Records drawn from a dataset
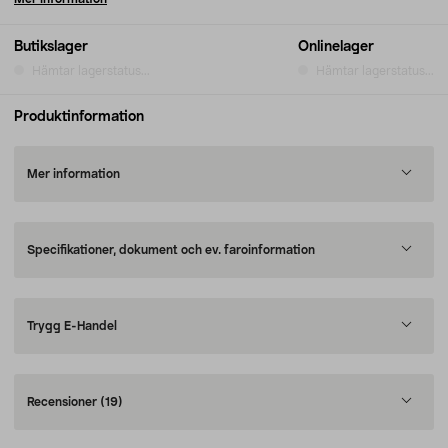
Butikslager
Onlinelager
Hämtar lagerstatus...
Hämtar lagerstatus...
Produktinformation
Mer information
Specifikationer, dokument och ev. faroinformation
Trygg E-Handel
Recensioner
(19)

EXERCISE REQUIREMENTS:
Omit the images and transcribe all of the records above word for word.

REPLY TO THE TASK:
Butikslager
Onlinelager
Hämtar lagerstatus...
Hämtar lagerstatus...
Produktinformation
Mer information
Specifikationer, dokument och ev. faroinformation
Trygg E-Handel
Recensioner
(19)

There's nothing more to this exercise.